According to Christine, best known by the sobriquet ‘Sugary Staple’, she followed his journey for a while having established her career as a writer, producer and performer in film and music from her early teens.
“As a teenager he was my pin-up; I idolised Neville as a singer and would keep posters of him on my wall. That was from the 1970s. I loved his Jamaican style and I was in a 2-Tone band (2-Tone is a form of music that fuses British punk rock and pop with reggae and ska), so it wasn’t until 30 years later that we linked up,” Sugary Staple shared in a recent interview with The Sunday Gleaner.
She added, “His music was always about uniting and fighting for what’s right; I loved his message, but low and behold, the night of the show I ran away from him. He wanted me to hang out all night, but I was not that type of girl that hangs around pop stars (especially not one who was known widely as the ‘Original Rude Boy’).”
January 4 marked their seventh wedding anniversary and the musician-couple have together celebrated several milestones in their recording career, she said, travelling across Japan, Australia, Europe, Canada, Mexico and Hong Kong, among other destinations.
“In 2019 we celebrated 40 years of hit songs from the start of Neville’s career with The Specials to what we have created with our band From The Specials, including our own version of music which is called 2-Tone Ska because it mixes the traditional, more authentic sounds of the Jamaican genre.”
Staple himself is hailed as a legendary ska performer and musician who revived ska on more than one occasion with hits and albums that have changed the way people view the genre in the UK.
The genre, that evolved in the 1960s with a distinctive rhythm, is the soundtrack of his life, said Staple, who at the age of five went to England, and wasted no time in sharing his passion for ska with his peers in the place that would become his home. He became actively involved in the sound system scene and later became a roadie for one of the leading ska revivalist bands, The Specials when they were called The Coventry, founded by Jerry Dammers, who formed the independent label 2-Tone Records.
“Ska is where I grew up; it told an obvious story of what was happening around people and by 17 years old my knowledge of music spanned many other types of music. It’s just that ska is my specialty and I want to be able to come back home specifically to perform it,” Staple told The Sunday Gleaner.
The couple’s recent project, a collaboration with veteran producer and owner of Pickout Records Lloyd Dennis, a single titled Be Free Baby, is a cadenced ode to their relationship with each other and the genre of ska, which he said can be played freely in any setting.
“It is a song to lift you up, to bring people together and one that just promotes happiness,” the ska legend said. “It’s not a revival but I would love to reawaken the love for the genre in Jamaica and we believe Jamaicans will love it when they see us perform Be Free Baby there.”

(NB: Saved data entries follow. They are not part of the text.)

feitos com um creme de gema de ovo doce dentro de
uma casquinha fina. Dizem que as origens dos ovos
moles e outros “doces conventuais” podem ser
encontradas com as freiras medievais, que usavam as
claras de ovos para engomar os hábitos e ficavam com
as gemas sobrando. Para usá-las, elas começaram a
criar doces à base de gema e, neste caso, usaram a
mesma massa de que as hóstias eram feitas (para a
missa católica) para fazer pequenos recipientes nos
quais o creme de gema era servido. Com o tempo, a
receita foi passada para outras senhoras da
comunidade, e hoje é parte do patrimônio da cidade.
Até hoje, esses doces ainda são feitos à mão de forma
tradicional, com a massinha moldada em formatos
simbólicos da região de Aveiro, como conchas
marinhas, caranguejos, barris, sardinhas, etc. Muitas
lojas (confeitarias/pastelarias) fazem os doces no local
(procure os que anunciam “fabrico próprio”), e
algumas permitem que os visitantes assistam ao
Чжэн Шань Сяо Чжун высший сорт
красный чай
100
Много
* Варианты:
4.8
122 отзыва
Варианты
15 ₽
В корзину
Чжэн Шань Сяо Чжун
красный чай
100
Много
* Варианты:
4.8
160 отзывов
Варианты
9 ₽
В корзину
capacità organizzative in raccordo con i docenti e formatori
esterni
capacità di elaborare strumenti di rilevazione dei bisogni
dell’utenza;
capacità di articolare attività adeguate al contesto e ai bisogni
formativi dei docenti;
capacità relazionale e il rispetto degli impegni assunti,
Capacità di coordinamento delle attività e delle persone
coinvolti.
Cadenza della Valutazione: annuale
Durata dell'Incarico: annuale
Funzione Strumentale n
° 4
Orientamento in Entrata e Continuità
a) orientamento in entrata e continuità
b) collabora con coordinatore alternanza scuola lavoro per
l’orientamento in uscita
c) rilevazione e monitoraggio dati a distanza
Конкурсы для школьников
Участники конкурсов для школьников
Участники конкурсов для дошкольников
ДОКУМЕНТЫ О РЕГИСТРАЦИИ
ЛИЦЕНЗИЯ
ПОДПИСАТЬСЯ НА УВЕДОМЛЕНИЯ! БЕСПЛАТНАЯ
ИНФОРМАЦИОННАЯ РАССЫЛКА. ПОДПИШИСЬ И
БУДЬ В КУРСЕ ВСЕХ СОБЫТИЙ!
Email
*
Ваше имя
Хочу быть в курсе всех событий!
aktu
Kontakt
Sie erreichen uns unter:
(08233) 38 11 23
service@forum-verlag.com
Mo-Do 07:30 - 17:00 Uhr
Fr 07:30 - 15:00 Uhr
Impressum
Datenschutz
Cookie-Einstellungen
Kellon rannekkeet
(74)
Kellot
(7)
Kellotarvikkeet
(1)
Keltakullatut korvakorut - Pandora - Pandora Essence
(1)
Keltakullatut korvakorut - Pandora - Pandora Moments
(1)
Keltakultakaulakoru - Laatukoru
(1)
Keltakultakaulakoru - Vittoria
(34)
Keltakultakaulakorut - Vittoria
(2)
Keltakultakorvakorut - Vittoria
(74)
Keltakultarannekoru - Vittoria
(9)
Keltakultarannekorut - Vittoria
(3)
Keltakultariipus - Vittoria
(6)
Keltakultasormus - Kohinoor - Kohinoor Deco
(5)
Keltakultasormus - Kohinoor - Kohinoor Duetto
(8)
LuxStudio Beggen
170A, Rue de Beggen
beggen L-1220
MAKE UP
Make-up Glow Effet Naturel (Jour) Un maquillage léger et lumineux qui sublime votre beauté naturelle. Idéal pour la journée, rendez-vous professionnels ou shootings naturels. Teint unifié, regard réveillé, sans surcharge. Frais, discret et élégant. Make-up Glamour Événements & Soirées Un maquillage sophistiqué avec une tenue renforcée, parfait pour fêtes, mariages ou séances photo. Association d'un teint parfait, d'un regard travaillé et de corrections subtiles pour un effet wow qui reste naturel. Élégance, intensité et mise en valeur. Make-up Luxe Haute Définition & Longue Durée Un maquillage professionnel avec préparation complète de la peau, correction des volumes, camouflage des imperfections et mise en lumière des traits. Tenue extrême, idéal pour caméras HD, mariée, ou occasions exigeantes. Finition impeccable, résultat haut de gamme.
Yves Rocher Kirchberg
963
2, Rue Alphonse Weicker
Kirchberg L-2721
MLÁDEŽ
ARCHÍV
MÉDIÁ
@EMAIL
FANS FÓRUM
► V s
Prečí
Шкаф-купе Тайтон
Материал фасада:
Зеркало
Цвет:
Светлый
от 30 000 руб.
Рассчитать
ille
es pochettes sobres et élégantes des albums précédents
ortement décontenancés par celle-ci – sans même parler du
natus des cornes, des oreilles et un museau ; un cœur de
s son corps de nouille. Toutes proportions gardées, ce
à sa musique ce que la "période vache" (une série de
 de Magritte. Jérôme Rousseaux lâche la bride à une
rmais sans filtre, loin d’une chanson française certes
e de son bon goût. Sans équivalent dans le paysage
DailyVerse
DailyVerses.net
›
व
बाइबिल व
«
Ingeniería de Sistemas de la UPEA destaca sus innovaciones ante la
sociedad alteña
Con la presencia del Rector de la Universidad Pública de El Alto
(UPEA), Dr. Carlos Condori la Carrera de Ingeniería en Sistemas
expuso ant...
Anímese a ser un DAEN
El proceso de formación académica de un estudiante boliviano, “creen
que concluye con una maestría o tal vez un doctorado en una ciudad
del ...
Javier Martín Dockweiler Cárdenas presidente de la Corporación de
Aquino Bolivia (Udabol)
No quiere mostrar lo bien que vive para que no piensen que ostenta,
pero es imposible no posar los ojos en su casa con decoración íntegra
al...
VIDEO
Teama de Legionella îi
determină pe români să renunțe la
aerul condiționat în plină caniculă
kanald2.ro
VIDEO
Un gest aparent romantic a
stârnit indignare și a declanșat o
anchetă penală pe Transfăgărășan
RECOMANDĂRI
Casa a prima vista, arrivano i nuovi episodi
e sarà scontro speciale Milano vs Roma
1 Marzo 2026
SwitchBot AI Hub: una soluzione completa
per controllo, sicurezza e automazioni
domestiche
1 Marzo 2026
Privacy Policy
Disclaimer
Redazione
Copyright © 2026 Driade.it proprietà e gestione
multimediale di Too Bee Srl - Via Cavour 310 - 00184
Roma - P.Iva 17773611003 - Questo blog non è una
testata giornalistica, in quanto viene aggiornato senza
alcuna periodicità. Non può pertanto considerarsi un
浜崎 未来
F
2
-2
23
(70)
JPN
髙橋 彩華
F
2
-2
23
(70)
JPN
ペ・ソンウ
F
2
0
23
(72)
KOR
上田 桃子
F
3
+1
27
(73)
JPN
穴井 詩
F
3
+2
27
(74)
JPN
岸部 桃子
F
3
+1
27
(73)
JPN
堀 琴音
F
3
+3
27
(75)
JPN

Dennis said the song is “about to lift up the label”, adding that Pickout Records, founded in the late 1980s, was responsible for the hit collaboration Cover Me with Ninja Man and Tinga Stewart.
The veteran record producer said there is still a market for ska judging from the pre-release sales; 300 limited edition vinyl were sold off and the requests are still coming in, he said. It is currently available on iTunes.
“Ska gets big attention in the UK but in Jamaica people leave out ska, and that’s not good for a genre that was top in the 1950s and is the precursor to rocksteady and reggae. I want the single to be a reintroduction to the younger generation and I think they will listen to it because it’s a track that deals with love and good, peaceful vibes,” Dennis said.